Find the string "firma" in the records. Copy each line that has it.

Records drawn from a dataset
*****

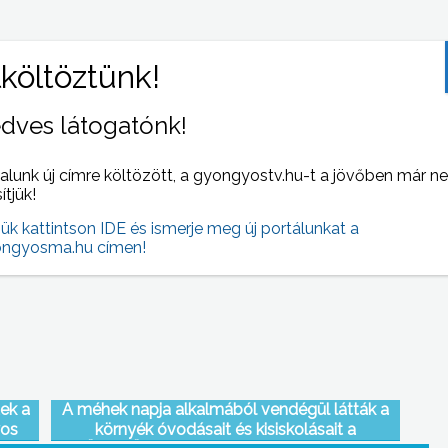
dves látogatónk!
alunk új címre költözött, a gyongyostv.hu-t a jövőben már n
éni
Kevésbé érintettek a kábítószerek által a
sítjük!
gyöngyösi fiatalok az országos átlagnál, a heti
jük kattintson IDE és ismerje meg új portálunkat a
egyszeri részegséget azonban nagy arányban
ngyosma.hu címen!
elfogadják – derült ki egy felmérésből
tek a
A méhek napja alkalmából vendégül látták a
yos
környék óvodásait és kisiskolásait a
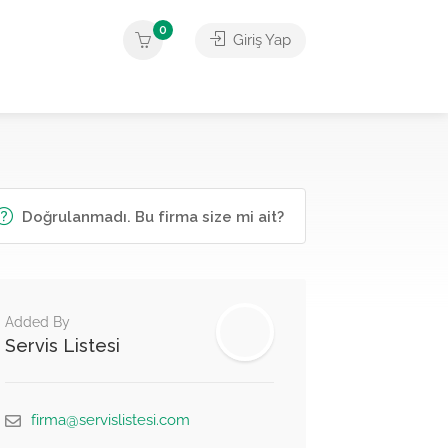
0
Giriş Yap
Doğrulanmadı. Bu firma size mi ait?
Added By
Servis Listesi
firma@servislistesi.com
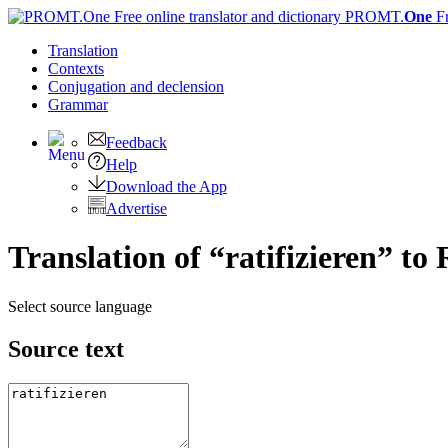
PROMT.
One
F
Translation
Contexts
Conjugation
and declension
Grammar
Feedback
Help
Download the App
Advertise
Translation of “ratifizieren” to
Select source language
Source text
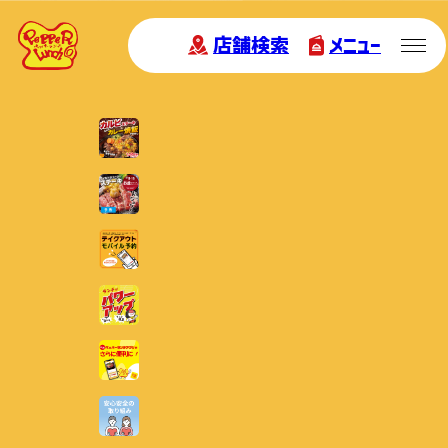
店舗検索
メニュー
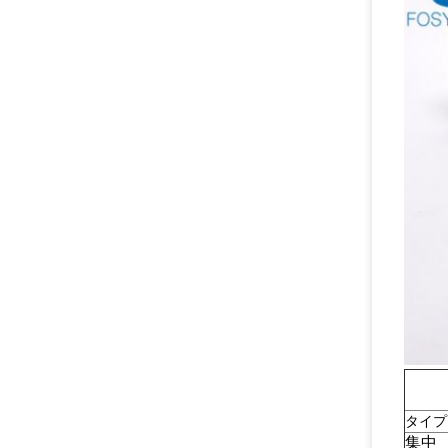
タイプ
集中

*****

[EXERCISE SOLUTION]
Doğrulanmadı. Bu firma size mi ait?
firma@servislistesi.com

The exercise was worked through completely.